## Collection entries
Start of Block

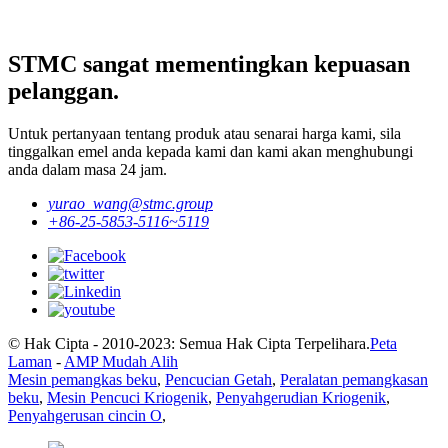
STMC sangat mementingkan kepuasan
pelanggan.
Untuk pertanyaan tentang produk atau senarai harga kami, sila
tinggalkan emel anda kepada kami dan kami akan menghubungi
anda dalam masa 24 jam.
yurao_wang@stmc.group
+86-25-5853-5116~5119
© Hak Cipta - 2010-2023: Semua Hak Cipta Terpelihara.
Peta
Laman
-
AMP Mudah Alih
Mesin pemangkas beku
,
Pencucian Getah
,
Peralatan pemangkasan
beku
,
Mesin Pencuci Kriogenik
,
Penyahgerudian Kriogenik
,
Penyahgerusan cincin O
,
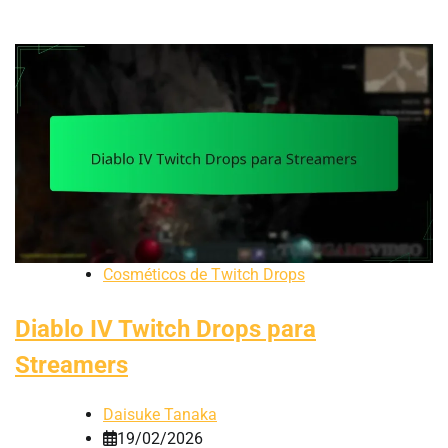
Cosméticos de Twitch Drops
Diablo IV Twitch Drops para
Streamers
Daisuke Tanaka
19/02/2026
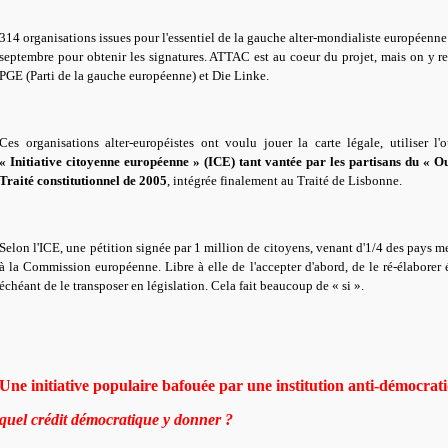
314 organisations issues pour l'essentiel de la gauche alter-mondialiste européenne
septembre pour obtenir les signatures. ATTAC est au coeur du projet, mais on y ret
PGE (Parti de la gauche européenne) et Die Linke.
Ces organisations alter-européistes ont voulu jouer la carte légale, utiliser l
« Initiative citoyenne européenne » (ICE) tant vantée par les partisans du « Ou
Traité constitutionnel de 2005
, intégrée finalement au Traité de Lisbonne.
Selon l'ICE, une pétition signée par 1 million de citoyens, venant d'1/4 des pays 
à la Commission européenne. Libre à elle de l'accepter d'abord, de le ré-élaborer 
échéant de le transposer en législation. Cela fait beaucoup de « si ».
Une initiative populaire bafouée par une institution anti-démocrati
quel crédit démocratique y donner ?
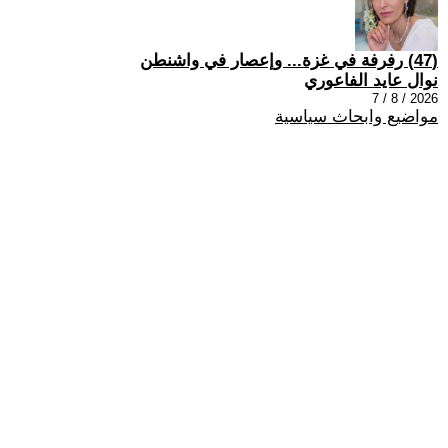
(47) رفرفة في غزة... وإعصار في واشنطن
نوال عايد الفاعوري
2026 / 8 / 7
مواضيع وابحاث سياسية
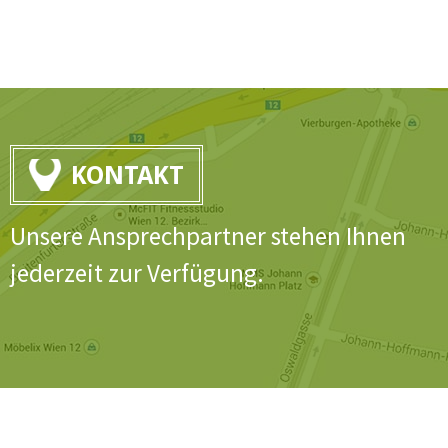
KONTAKT
Unsere Ansprechpartner stehen Ihnen
jederzeit zur Verfügung.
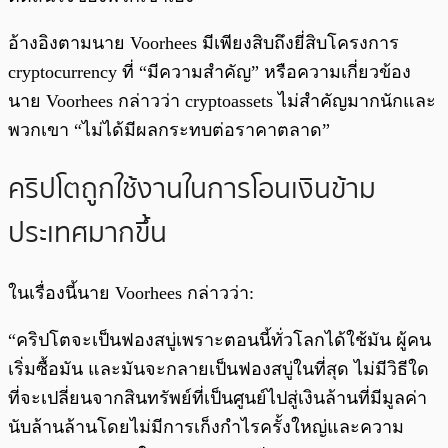
อ้างอิงตามนาย Voorhees มีเพียงสิบถึงยี่สิบโครงการ
cryptocurrency ที่ “มีความสำคัญ” หรือความเกี่ยวข้อง
นาย Voorhees กล่าวว่า cryptoassets ไม่สำคัญมากนักและ
พวกเขา “ไม่ได้มีผลกระทบต่อราคาตลาด”
คริปโตถูกใช้งานในการโอนเงินข้าม
ประเทศมากขึ้น
ในเรื่องนี้นาย Voorhees กล่าวว่า:
“คริปโตจะเป็นฟองสบู่เพราะตอนนี้ทั่วโลกได้ใช้มัน ผู้คน
เริ่มซื้อมัน และมันจะกลายเป็นฟองสบู่ในที่สุด ไม่มีวิธีใด
ที่จะเปลี่ยนจากสินทรัพย์ที่เป็นศูนย์ไปสู่เงินล้านที่มีมูลค่า
นับล้านล้านโดยไม่มีการเก็งกำไรครั้งใหญ่และความ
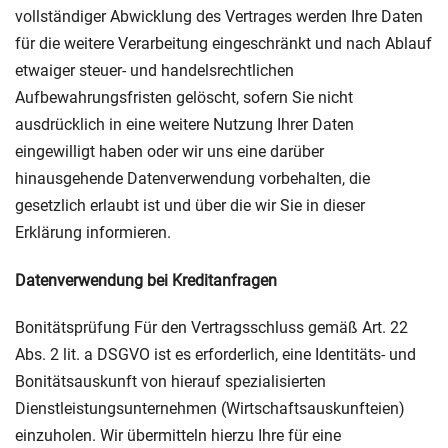
vollständiger Abwicklung des Vertrages werden Ihre Daten
für die weitere Verarbeitung eingeschränkt und nach Ablauf
etwaiger steuer- und handelsrechtlichen
Aufbewahrungsfristen gelöscht, sofern Sie nicht
ausdrücklich in eine weitere Nutzung Ihrer Daten
eingewilligt haben oder wir uns eine darüber
hinausgehende Datenverwendung vorbehalten, die
gesetzlich erlaubt ist und über die wir Sie in dieser
Erklärung informieren.
Datenverwendung bei Kreditanfragen
Bonitätsprüfung Für den Vertragsschluss gemäß Art. 22
Abs. 2 lit. a DSGVO ist es erforderlich, eine Identitäts- und
Bonitätsauskunft von hierauf spezialisierten
Dienstleistungsunternehmen (Wirtschaftsauskunfteien)
einzuholen. Wir übermitteln hierzu Ihre für eine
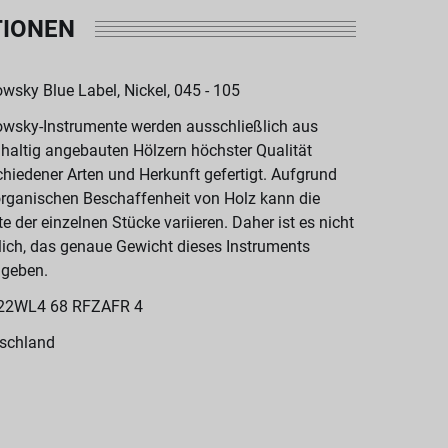
TIONEN
wsky Blue Label, Nickel, 045 - 105
wsky-Instrumente werden ausschließlich aus
haltig angebauten Hölzern höchster Qualität
chiedener Arten und Herkunft gefertigt. Aufgrund
organischen Beschaffenheit von Holz kann die
te der einzelnen Stücke variieren. Daher ist es nicht
ich, das genaue Gewicht dieses Instruments
geben.
22WL4 68 RFZAFR 4
schland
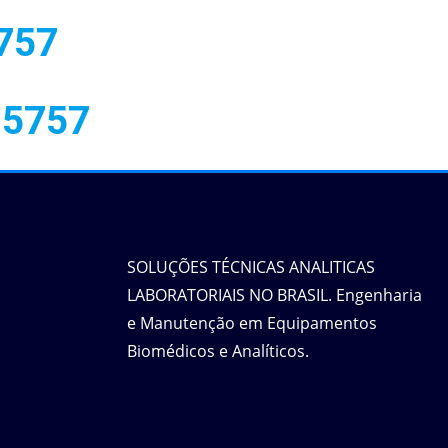
757
 5757
SOLUÇÕES TÉCNICAS ANALITICAS
LABORATORIAIS NO BRASIL. Engenharia
e Manutenção em Equipamentos
Biomédicos e Analíticos.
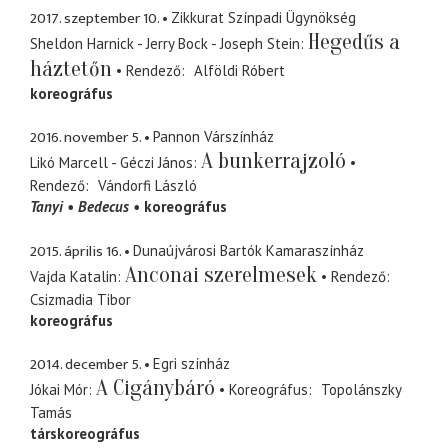
2017. szeptember 10.
Zikkurat Színpadi Ügynökség
Hegedűs a
Sheldon Harnick - Jerry Bock - Joseph Stein
háztetőn
Rendező
Alföldi Róbert
koreográfus
2016. november 5.
Pannon Várszínház
A bunkerrajzoló
Likó Marcell - Géczi János
Rendező
Vándorfi László
Tanyi
Bedecus
koreográfus
2015. április 16.
Dunaújvárosi Bartók Kamaraszínház
Anconai szerelmesek
Vajda Katalin
Rendező
Csizmadia Tibor
koreográfus
2014. december 5.
Egri színház
A Cigánybáró
Jókai Mór
Koreográfus
Topolánszky
Tamás
társkoreográfus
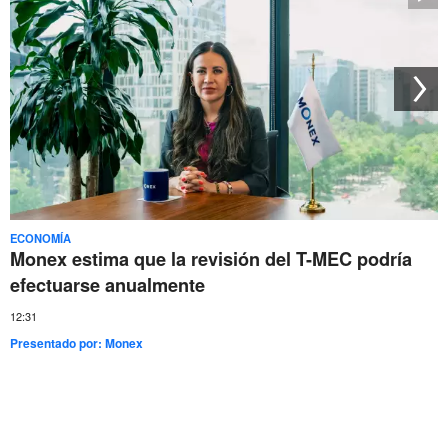
ECONOMÍA
Monex estima que la revisión del T-MEC podría
efectuarse anualmente
12:31
Presentado por:
Monex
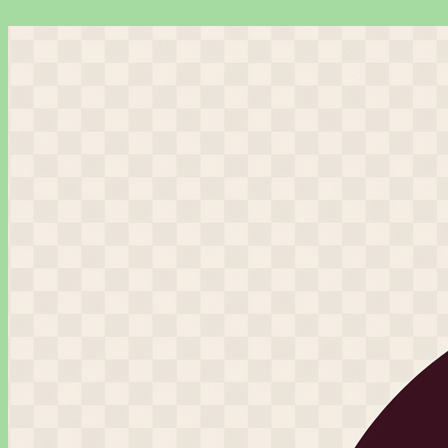
Перейти
к
содержимому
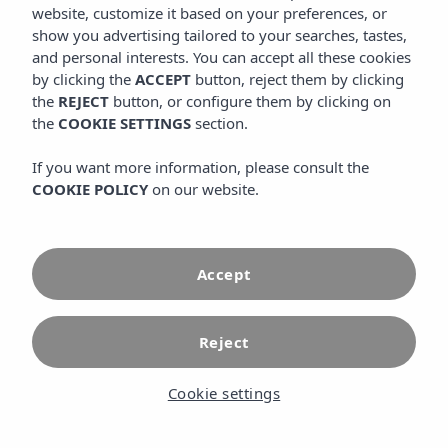
website, customize it based on your preferences, or
show you advertising tailored to your searches, tastes,
and personal interests. You can accept all these cookies
by clicking the
ACCEPT
button, reject them by clicking
the
REJECT
button, or configure them by clicking on
the
COOKIE SETTINGS
section.
If you want more information, please consult the
COOKIE POLICY
on our website.
Accept
Início
Restaurantes
Reject
Uma experiência
Cookie settings
gastronômica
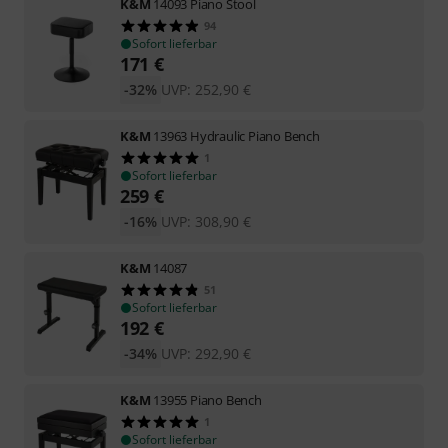
K&M
14093 Piano Stool
94
Sofort lieferbar
171
€
-32%
UVP:
252,90
€
K&M
13963 Hydraulic Piano Bench
1
Sofort lieferbar
259
€
-16%
UVP:
308,90
€
K&M
14087
51
Sofort lieferbar
192
€
-34%
UVP:
292,90
€
K&M
13955 Piano Bench
1
Sofort lieferbar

End of Block

## THE TASK
Lines holding the word "Mesin" are the answer; copy each one from the records above.

## SOLUTION TO THIS PROBLEM
Mesin pemangkas beku
Mesin Pencuci Kriogenik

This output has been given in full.